─── AVAILABLE RECORDS ───

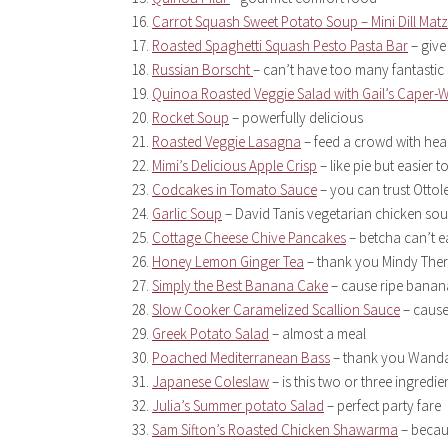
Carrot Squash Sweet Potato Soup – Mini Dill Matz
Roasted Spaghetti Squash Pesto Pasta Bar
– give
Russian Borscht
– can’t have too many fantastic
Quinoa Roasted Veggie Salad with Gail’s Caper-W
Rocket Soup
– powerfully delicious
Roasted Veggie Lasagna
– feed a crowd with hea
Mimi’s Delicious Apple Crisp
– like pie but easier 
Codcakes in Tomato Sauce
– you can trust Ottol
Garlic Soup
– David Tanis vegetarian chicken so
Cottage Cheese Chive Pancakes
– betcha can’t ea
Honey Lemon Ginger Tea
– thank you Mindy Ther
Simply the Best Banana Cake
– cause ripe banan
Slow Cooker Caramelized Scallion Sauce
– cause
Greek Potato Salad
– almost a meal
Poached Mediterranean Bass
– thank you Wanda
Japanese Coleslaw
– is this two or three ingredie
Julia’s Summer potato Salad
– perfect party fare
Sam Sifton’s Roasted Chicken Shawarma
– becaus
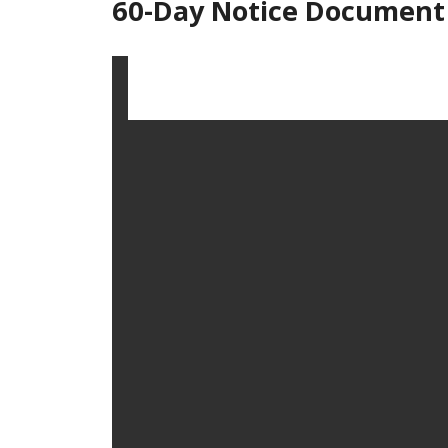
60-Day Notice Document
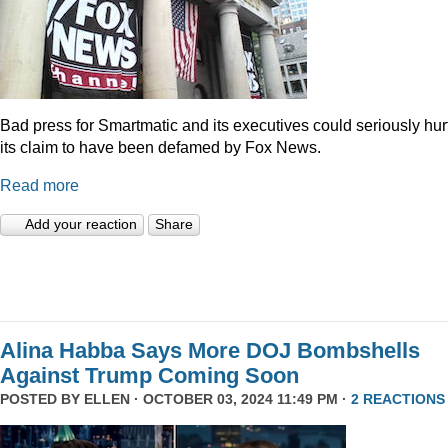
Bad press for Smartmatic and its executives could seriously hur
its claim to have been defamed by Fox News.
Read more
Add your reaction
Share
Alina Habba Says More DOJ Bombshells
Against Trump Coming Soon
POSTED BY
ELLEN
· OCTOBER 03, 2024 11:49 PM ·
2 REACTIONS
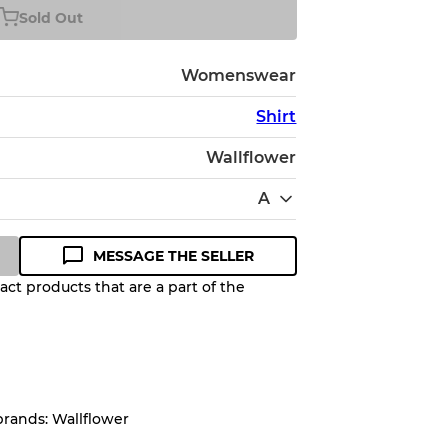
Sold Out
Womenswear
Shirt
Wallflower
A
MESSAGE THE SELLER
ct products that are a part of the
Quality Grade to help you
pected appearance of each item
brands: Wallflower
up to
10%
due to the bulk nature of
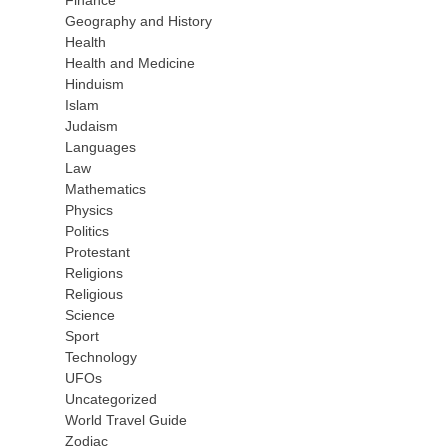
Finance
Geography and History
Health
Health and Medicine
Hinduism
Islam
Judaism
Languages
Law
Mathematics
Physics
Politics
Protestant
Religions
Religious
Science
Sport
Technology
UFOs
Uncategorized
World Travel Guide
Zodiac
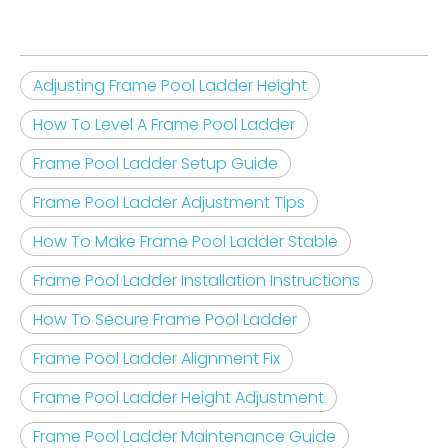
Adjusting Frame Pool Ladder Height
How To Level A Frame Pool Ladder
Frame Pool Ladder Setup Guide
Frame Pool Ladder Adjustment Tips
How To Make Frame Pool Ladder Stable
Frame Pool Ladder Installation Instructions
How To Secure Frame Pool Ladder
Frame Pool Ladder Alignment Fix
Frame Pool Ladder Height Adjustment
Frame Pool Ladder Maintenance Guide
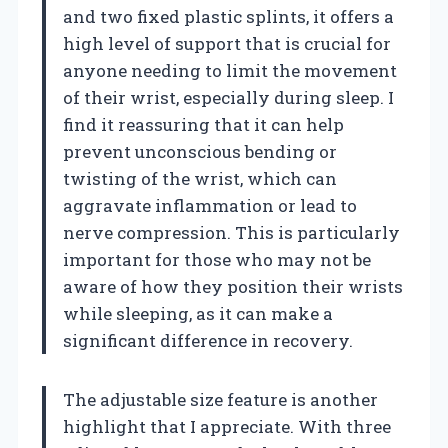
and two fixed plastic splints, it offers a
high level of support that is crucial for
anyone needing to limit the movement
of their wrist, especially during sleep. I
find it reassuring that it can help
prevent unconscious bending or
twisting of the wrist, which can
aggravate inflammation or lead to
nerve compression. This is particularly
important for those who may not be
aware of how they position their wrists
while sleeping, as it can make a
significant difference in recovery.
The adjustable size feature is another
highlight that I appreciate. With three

───
─── AVAILABLE RECORDS ───

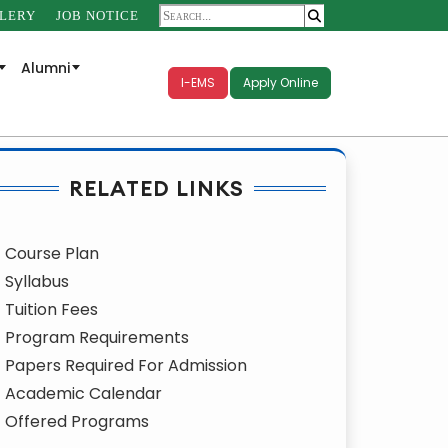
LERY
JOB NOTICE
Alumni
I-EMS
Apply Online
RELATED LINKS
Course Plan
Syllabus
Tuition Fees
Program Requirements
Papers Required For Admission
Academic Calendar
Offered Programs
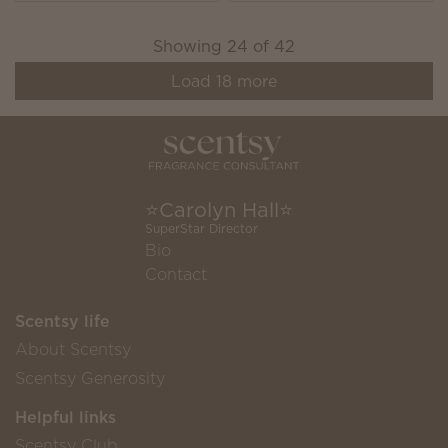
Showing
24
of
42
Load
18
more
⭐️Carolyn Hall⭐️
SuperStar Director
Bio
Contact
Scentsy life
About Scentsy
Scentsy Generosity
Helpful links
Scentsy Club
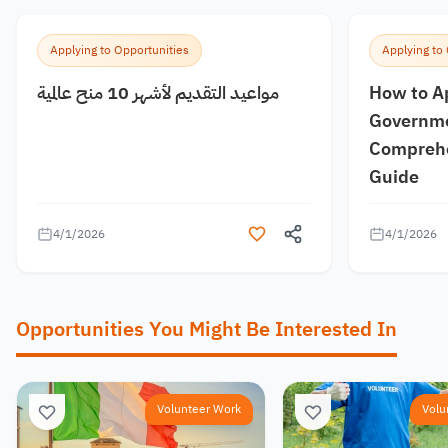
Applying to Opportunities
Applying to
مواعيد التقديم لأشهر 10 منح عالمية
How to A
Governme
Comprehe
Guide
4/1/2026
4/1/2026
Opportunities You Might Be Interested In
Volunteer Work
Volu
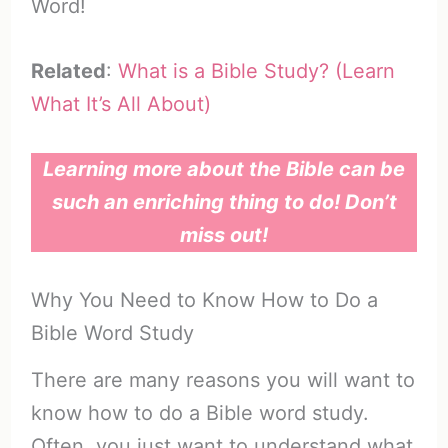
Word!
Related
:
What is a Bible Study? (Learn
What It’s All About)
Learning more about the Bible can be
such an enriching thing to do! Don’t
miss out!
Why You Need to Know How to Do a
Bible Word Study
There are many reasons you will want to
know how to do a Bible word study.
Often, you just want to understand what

───
─── AVAILABLE RECORDS ───

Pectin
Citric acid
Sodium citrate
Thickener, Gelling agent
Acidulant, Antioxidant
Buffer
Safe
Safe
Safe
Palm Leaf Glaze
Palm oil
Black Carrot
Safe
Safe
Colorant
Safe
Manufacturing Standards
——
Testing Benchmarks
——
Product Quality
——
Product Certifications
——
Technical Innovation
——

───

EXERCISE GOAL:
Copy every line of the data above in which the string "Salad" appears.

ANSWER BELOW:
Quinoa Roasted Veggie Salad with Gail’s Caper-W
Greek Potato Salad
Julia’s Summer potato Salad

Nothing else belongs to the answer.